[Records excerpted from a collection]
----

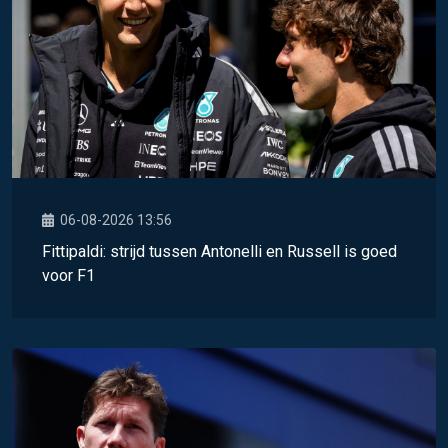
06-08-2026 13:56
Fittipaldi: strijd tussen Antonelli en Russell is goed
voor F1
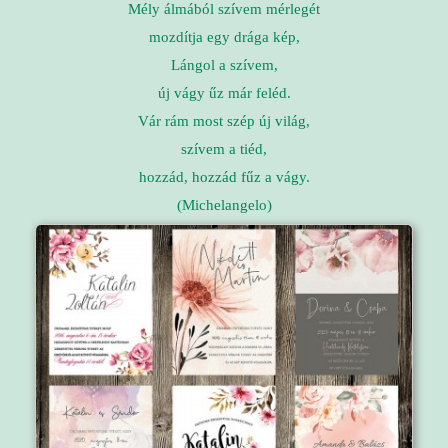
Mély álmából szívem mérlegét
mozdítja egy drága kép,
Lángol a szívem,
új vágy űz már feléd.
Vár rám most szép új világ,
szívem a tiéd,
hozzád, hozzád fűz a vágy.
(Michelangelo)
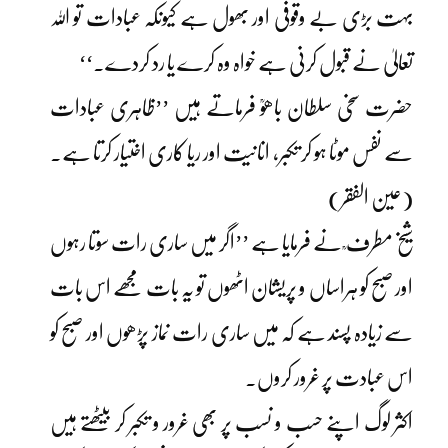
بہت بڑی بے وقوفی اور بھول ہے کیونکہ عبادات تو اللہ
تعالیٰ نے قبول کرنی ہے خواہ وہ کرے یا رد کردے۔‘‘
حضرت سخی سلطان باھوؒ فرماتے ہیں ’’ظاہری عبادات
سے نفس موٹا ہو کر تکبر، انانیت اور ریا کاری اختیار کرتا ہے۔
(عین الفقر)
شیخ مطرف ؒ نے فرمایا ہے ’’اگر میں ساری رات سوتا رہوں
اور صبح کو ہراساں و پریشان اٹھوں تو یہ بات مجھے اس بات
سے زیادہ پسند ہے کہ میں ساری رات نماز پڑھوں اور صبح کو
اس عبادت پر غرور کروں۔
اکثر لوگ اپنے حسب و نسب پر بھی غرور و تکبر کر بیٹھتے ہیں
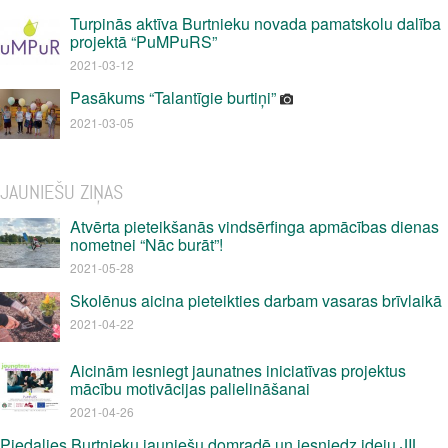
Turpinās aktīva Burtnieku novada pamatskolu dalība
projektā “PuMPuRS”
2021-03-12
Pasākums “Talantīgie burtiņi”
2021-03-05
JAUNIEŠU ZIŅAS
Atvērta pieteikšanās vindsērfinga apmācības dienas
nometnei “Nāc burāt”!
2021-05-28
Skolēnus aicina pieteikties darbam vasaras brīvlaikā
2021-04-22
Aicinām iesniegt jaunatnes iniciatīvas projektus
mācību motivācijas palielināšanai
2021-04-26
Piedalies Burtnieku jauniešu domradē un iesniedz ideju JIL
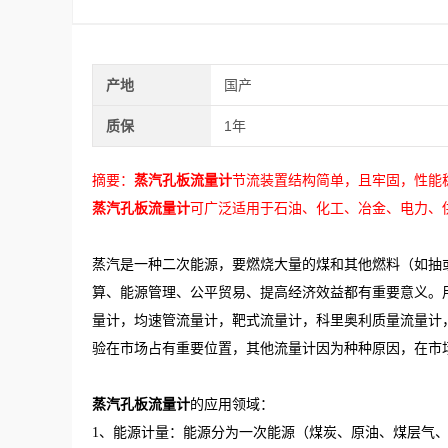
产地
国产
质保
1年
摘要：
蒸汽孔板流量计
节流装置结构简单，且牢固，性能
蒸汽孔板流量计
可广泛适用于石油、化工、冶金、电力、
蒸汽是一种二次能源，要燃烧大量的煤和其他燃料（如抽
算、能源管理、公平贸易、提高经济效益都有重要意义。
量计，均速管流量计，靶式流量计，科里奥利质量流量计
验在市场占有重要位置，其他流量计因为种种原因，在市
蒸汽孔板流量计
的应用领域：
1、能源计量：能源分为一次能源（煤炭、原油、煤层气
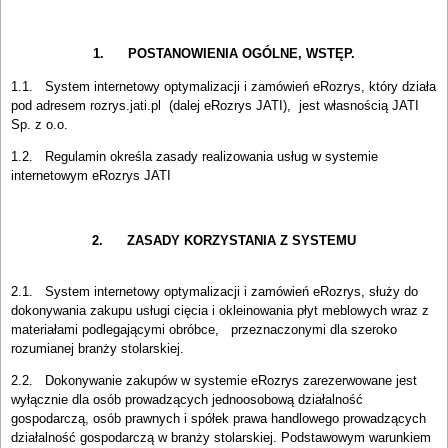
1. POSTANOWIENIA OGÓLNE, WSTĘP.
1.1. System internetowy optymalizacji i zamówień eRozrys, który działa
pod adresem rozrys.jati.pl (dalej eRozrys JATI), jest własnością JATI
Sp. z o.o.
1.2. Regulamin określa zasady realizowania usług w systemie
internetowym eRozrys JATI
2. ZASADY KORZYSTANIA Z SYSTEMU
2.1. System internetowy optymalizacji i zamówień eRozrys, służy do
dokonywania zakupu usługi cięcia i okleinowania płyt meblowych wraz z
materiałami podlegającymi obróbce, przeznaczonymi dla szeroko
rozumianej branży stolarskiej.
2.2. Dokonywanie zakupów w systemie eRozrys zarezerwowane jest
wyłącznie dla osób prowadzących jednoosobową działalność
gospodarczą, osób prawnych i spółek prawa handlowego prowadzących
działalność gospodarczą w branży stolarskiej. Podstawowym warunkiem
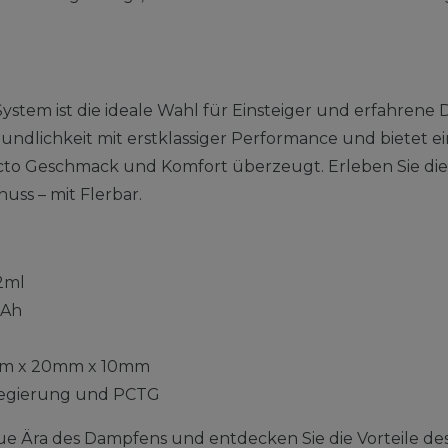
System ist die ideale Wahl für Einsteiger und erfahren
ndlichkeit mit erstklassiger Performance und bietet ei
ncto Geschmack und Komfort überzeugt. Erleben Sie di
nuss – mit Flerbar.
2ml
Ah
m x 20mm x 10mm
egierung und PCTG
ue Ära des Dampfens und entdecken Sie die Vorteile des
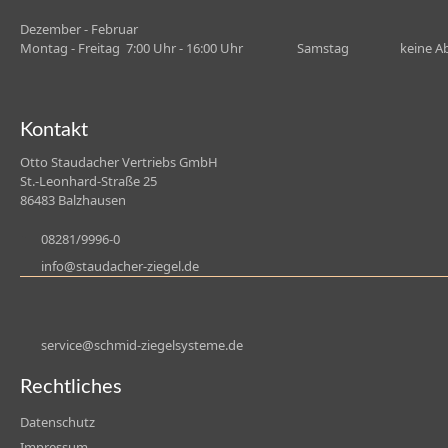
Dezember - Februar
Montag - Freitag 7:00 Uhr - 16:00 Uhr Samstag keine Ab
Kontakt
Otto Staudacher Vertriebs GmbH
St.-Leonhard-Straße 25
86483 Balzhausen
08281/9996-0
nf
st
d
ch
r-z
g
l
d
s
rv
c
schm
d-z
g
lsyst
m
d
Rechtliches
Datenschutz
Impressum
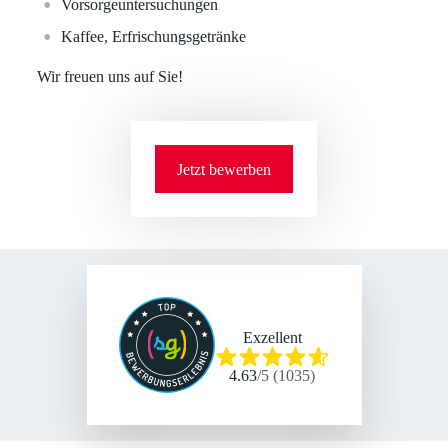
Vorsorgeuntersuchungen
Kaffee, Erfrischungsgetränke
Wir freuen uns auf Sie!
Jetzt bewerben
Exzellent
4.63
/
5
(
1035
)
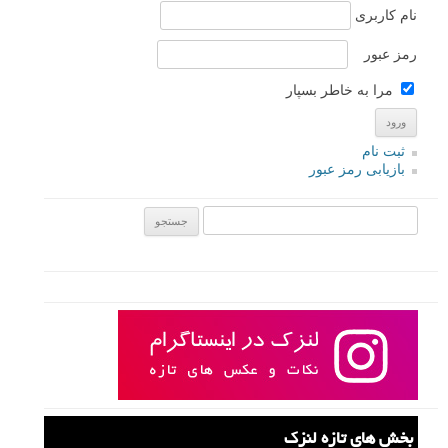
با رایج شدن دوربین های DSLR، امکاناتی که مختص حرفه ای ها بود اکنون
در اختیار همه قرار دارد. هر روز تکنولوژی های بیشتر و بیشتری درون دوربین
هایمان قرار می گیرد. شما برای گرفتن هر عکسی، نیاز به همه ی ویژگی ها
و امکانات ندارید اما وقتی با موقعیت یا جلوه ی خاصی دست و پنجه نرم می
کنید به احتمال زیاد، تنظیم یا امکان یا حالتی درون دوربین تان وجود دارد که
کار را بسیار آسان کند. در ادامه ۱۰ مثال از خصیصه های مفیدی که احتمالا
نمی شناسید، آورده شده است.
ادامه مطلب
نام کاربری
رمز عبور
مرا به خاطر بسپار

----

REQUIRED ACTION ->
Your answer must be the exact lines from the records above, from the one containing "nuss – mit Flerbar." through the one containing "Rechtliches", both included, with every picture left out.

TASK RESPONSE ->
nuss – mit Flerbar.
2ml
Ah
m x 20mm x 10mm
egierung und PCTG
ue Ära des Dampfens und entdecken Sie die Vorteile des
Dezember - Februar
Montag - Freitag 7:00 Uhr - 16:00 Uhr Samstag keine Ab
Kontakt
Otto Staudacher Vertriebs GmbH
St.-Leonhard-Straße 25
86483 Balzhausen
08281/9996-0
nf
st
d
ch
r-z
g
l
d
s
rv
c
schm
d-z
g
lsyst
m
d
Rechtliches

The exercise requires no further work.